Government Agencies Issue Clarifications On Maintaining Grandfather Status Under the Affordable Care Act
The Departments of Health and Human Services, Labor, and Treasury have issued interim final rules on grandfathered plans- health coverage in place on March 23, 2010. The regulation makes clarifications on what changes can occur to health plans without them losing their "grandfather" status. Grandfathered plans are exempt from certain requirements of the Affordable Care Act, such as coverage of recommended prevention services with no cost sharing, and guaranteed access to OB-GYNs and pediatricians.
The regulation allows employers and insurers to make "routine" changes to plans without them losing grandfather status. Routine changes include cost adjustments to keep pace with medical inflation, adding new benefits, making modest adjustments to existing benefits, voluntarily adopting new consumer protections under the new law, or making changes to comply with state or other federal laws. According to HealthReform.gov, plans will lose their "grandfather" status if they choose to significantly cut benefits or increase out-of-pocket spending for consumers. However, premium changes are not taken into account when determining whether or not a plan is grandfathered.
Compared to their polices in effect on March 23, 2010, grandfathered plans:
- Cannot Significantly Cut or Reduce Benefits. For example, if a plan decides to no longer cover care for people with diabetes, cystic fibrosis or HIV/AIDS.
- Cannot Raise Co-Insurance Charges. Typically, co-insurance requires a patient to pay a fixed percentage of a charge (for example, 20% of a hospital bill). Grandfathered plans cannot increase this percentage.
- Cannot Significantly Raise Co-Payment Charges. Frequently, plans require patients to pay a fixed-dollar amount for doctor's office visits and other services. Compared with the copayments in effect on March 23, 2010, grandfathered plans will be able to increase those co-pays by no more than the greater of $5 (adjusted annually for medical inflation) or a percentage equal to medical inflation plus 15 percentage points. For example, if a plan raises its copayment from $30 to $50 over the next 2 years, it will lose its grandfathered status.
- Cannot Significantly Raise Deductibles. Many plans require patients to pay the first bills they receive each year (for example, the first $500, $1,000, or $1,500 a year). Compared with the deductible required as of March 23, 2010, grandfathered plans can only increase these deductibles by a percentage equal to medical inflation plus 15 percentage points.
- Cannot Significantly Lower Employer Contributions. Many employers pay a portion of their employees' premium for insurance and this is usually deducted from their paychecks. Grandfathered plans cannot decrease the percent of premiums the employer pays by more than 5 percentage points (for example, decrease their own share and increase the workers' share of premium from 15% to 25%).
- Cannot Add or Tighten an Annual Limit on What the Insurer Pays. Some insurers cap the amount that they will pay for covered services each year. If they want to retain their status as grandfathered plans, plans cannot tighten any annual dollar limit in place as of March 23, 2010. Moreover, plans that do not have an annual dollar limit cannot add a new one unless they are replacing a lifetime dollar limit with an annual dollar limit that is at least as high as the lifetime limit (which is more protective of high-cost enrollees).

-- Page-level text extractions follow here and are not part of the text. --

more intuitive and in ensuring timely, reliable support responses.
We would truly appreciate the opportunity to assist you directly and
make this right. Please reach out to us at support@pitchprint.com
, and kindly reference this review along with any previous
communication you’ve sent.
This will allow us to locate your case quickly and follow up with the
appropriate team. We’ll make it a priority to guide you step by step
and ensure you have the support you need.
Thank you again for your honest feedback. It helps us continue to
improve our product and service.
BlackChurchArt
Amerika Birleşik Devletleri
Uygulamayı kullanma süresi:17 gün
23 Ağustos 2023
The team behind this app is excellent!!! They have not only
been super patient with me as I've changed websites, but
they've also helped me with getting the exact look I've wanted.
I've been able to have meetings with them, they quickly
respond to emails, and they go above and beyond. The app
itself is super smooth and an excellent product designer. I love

- Cannot Change Insurance Companies. If an employer decides to buy insurance for its workers from a different insurance company, this new insurer will not be considered a grandfathered plan. This does not apply when employers that provide their own insurance to their workers switch plan administrators or to collective bargaining agreements.
Disclosure and Recordkeeping Requirement
The regulation on grandfathered plans requires a plan to disclose to consumers every time it distributes materials whether the plan believes that it is a grandfathered plan and therefore is not subject to some of the additional consumer protections of the Affordable Care Act. This allows consumers to understand the benefits of staying in a grandfathered plan or switching to a new plan. The plan must also provide contact information for enrollees to have their questions and complaints addressed. Click here for Model language that can be used to satisfy this disclosure requirement. The Model language is also available in the interim final rules.

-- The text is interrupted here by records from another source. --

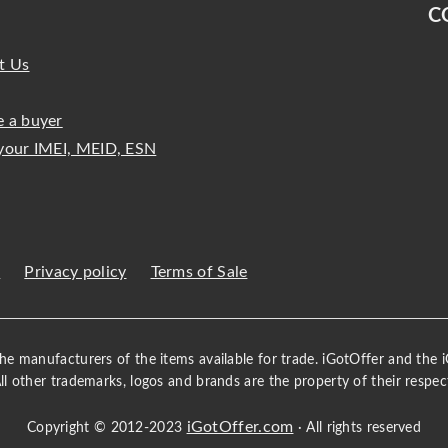
C
t Us
 a buyer
your IMEI, MEID, ESN
s
Privacy policy
Terms of Sale
 the manufacturers of the items available for trade. iGotOffer and the
All other trademarks, logos and brands are the property of their respec
iGotOffer.com
Copyright © 2012-2023
· All rights reserved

Under the interim final rules, to maintain status as a grandfathered health plan, a plan or issuer must also maintain records documenting the terms of the plan or health insurance coverage that were in effect on March 23, 2010, and any other documents necessary to verify, explain, or clarify its status as a grandfathered health plan.
Ways Grandfather Status Can Be Revoked
To prevent health plans from using the grandfather rule to avoid providing consumer protections, the regulation:
- Revokes a plan's grandfathered status if it forces consumers to switch to another grandfathered plan that, compared to the current plan, has less benefits or higher cost sharing as a means of avoiding new consumer protections
- Revokes a plan's grandfathered status if it is bought by or merges with another plan simply to avoid complying with the law.